EXERCISE –
Everything in the data below is left aside except the lines from the one containing "Office: (910) 367-1202" through the one containing "Why you should evaluate your marketing fro"; repeat those exactly.

GIVEN ENTRIES –
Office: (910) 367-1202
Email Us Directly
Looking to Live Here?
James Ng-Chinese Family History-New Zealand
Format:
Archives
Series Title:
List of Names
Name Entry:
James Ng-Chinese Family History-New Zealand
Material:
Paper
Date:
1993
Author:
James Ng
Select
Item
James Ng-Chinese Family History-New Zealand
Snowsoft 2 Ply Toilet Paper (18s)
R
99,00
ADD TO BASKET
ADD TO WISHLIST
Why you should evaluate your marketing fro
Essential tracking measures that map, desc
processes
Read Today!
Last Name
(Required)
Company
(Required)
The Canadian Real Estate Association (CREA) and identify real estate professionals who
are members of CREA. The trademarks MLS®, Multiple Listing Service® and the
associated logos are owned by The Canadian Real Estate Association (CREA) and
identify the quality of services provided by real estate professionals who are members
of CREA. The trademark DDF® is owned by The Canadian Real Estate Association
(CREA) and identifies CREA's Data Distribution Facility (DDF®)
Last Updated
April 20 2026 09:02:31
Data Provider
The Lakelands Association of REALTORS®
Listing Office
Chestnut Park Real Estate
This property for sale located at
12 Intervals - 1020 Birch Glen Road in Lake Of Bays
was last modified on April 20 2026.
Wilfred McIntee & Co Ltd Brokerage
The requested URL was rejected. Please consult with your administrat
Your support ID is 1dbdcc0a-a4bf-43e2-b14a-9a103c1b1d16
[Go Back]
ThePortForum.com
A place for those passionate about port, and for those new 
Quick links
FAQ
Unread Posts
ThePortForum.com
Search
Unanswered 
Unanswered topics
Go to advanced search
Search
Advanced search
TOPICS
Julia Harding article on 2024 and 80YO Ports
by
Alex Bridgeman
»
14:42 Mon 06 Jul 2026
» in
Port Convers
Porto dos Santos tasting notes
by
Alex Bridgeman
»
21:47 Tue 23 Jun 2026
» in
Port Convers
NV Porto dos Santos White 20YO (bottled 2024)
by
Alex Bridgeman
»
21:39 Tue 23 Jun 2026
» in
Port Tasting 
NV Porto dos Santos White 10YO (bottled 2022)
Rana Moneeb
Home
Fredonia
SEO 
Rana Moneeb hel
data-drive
--
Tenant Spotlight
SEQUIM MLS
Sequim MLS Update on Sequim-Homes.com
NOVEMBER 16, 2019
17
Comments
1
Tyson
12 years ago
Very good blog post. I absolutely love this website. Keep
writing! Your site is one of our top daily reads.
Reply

EXERCISE SOLUTION –
Office: (910) 367-1202
Email Us Directly
Looking to Live Here?
James Ng-Chinese Family History-New Zealand
Format:
Archives
Series Title:
List of Names
Name Entry:
James Ng-Chinese Family History-New Zealand
Material:
Paper
Date:
1993
Author:
James Ng
Select
Item
James Ng-Chinese Family History-New Zealand
Snowsoft 2 Ply Toilet Paper (18s)
R
99,00
ADD TO BASKET
ADD TO WISHLIST
Why you should evaluate your marketing fro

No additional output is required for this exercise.